One final concern is the timing of depletion. We depleted six dpi, since previous experimental infections carried out in Kenya and Namibia suggested that the peak of clinical symptoms occurred around 2-3 weeks pi [9, 25] and previous depletion experiments suggested complete elimination of T cells for one to two weeks after treatment. We succeeded in removing the CD4+ T cells before the peak of clinical symptoms, but one can argue that a protective CD4 response acted prior to the depletion, or after CD4+ T cells returned.

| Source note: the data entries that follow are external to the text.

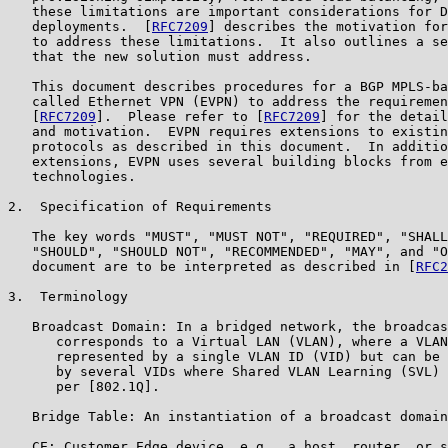
   these limitations are important considerations for D
   deployments.  [
RFC7209
] describes the motivation for
   to address these limitations.  It also outlines a se
   that the new solution must address.

   This document describes procedures for a BGP MPLS-ba
   called Ethernet VPN (EVPN) to address the requiremen
   [
RFC7209
].  Please refer to [
RFC7209
] for the detail
   and motivation.  EVPN requires extensions to existin
   protocols as described in this document.  In additio
   extensions, EVPN uses several building blocks from e
   technologies.

2.  Specification of Requirements

   The key words "MUST", "MUST NOT", "REQUIRED", "SHALL
   "SHOULD", "SHOULD NOT", "RECOMMENDED", "MAY", and "O
   document are to be interpreted as described in [
RFC2
3.  Terminology

   Broadcast Domain: In a bridged network, the broadcas
      corresponds to a Virtual LAN (VLAN), where a VLAN
      represented by a single VLAN ID (VID) but can be 
      by several VIDs where Shared VLAN Learning (SVL) 
      per [802.1Q].

   Bridge Table: An instantiation of a broadcast domain
   CE: Customer Edge device, e.g., a host, router, or s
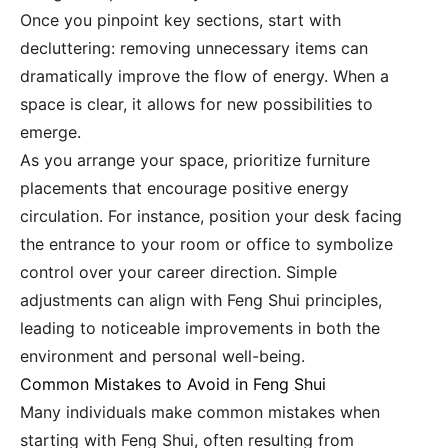
Once you pinpoint key sections, start with
decluttering: removing unnecessary items can
dramatically improve the flow of energy. When a
space is clear, it allows for new possibilities to
emerge.
As you arrange your space, prioritize furniture
placements that encourage positive energy
circulation. For instance, position your desk facing
the entrance to your room or office to symbolize
control over your career direction. Simple
adjustments can align with Feng Shui principles,
leading to noticeable improvements in both the
environment and personal well-being.
Common Mistakes to Avoid in Feng Shui
Many individuals make common mistakes when
starting with Feng Shui, often resulting from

If the protective immune response in animals with mild symptoms of disease was driven by high numbers of IFN-γ-secreting CD4+ T cells, we would not expect such cells to appear early, as demonstrated in the previous studies [7, 8]. Also, while naïve CD4+ T cells appeared from the thymus one week after treatment, one would expect that a hypothetical, protective CD4+ T cell response would be seriously delayed in the depleted animals, leading to severe disease.
If CD4+ T cells do not provide the protective response in a primary infection, what defines whether an animal develops severe (acute) or a less severe (chronic) diseaseż Since there is no direct correlation between antibody titres and disease severity, it is difficult to ascribe a protective role to high antibody titers. Therefore, we assume that innate responses may play an important role. Of course, our data do not rule out a protective role for CD4+ T cells in combination with antibody production after vaccination or during a secondary infection.
CBPP is a fatal disease particularly in naïve herds where up to > 30% of animals may die , indicating that during a primary infection the induced responses are not sufficient or appear too late to adequately control the disease. Following this reasoning, it is not surprising that acquired responses driven by CD4+ T cells only play a minor role in control of primary CBPP infection as previously speculated . In our opinion future research efforts towards the identification of protective immune responses should be focused on an infection model employing immune animals.